Description of the task
Count, in the entries, the lines with "Strategies". Answer with the number only.

[Collected data]
Start of Block

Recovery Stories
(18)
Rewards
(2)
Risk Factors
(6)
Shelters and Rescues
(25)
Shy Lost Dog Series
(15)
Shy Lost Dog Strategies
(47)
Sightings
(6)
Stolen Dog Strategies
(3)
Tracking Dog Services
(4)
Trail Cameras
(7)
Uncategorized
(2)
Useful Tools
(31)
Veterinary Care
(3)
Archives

End of Block
Start of Block

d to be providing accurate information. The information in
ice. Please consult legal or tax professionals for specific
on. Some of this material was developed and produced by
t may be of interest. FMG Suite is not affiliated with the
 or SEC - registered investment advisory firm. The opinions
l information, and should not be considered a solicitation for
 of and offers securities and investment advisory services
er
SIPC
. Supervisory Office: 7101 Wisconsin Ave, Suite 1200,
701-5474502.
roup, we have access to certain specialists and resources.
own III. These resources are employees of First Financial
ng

End of Block

Answer to the problem
2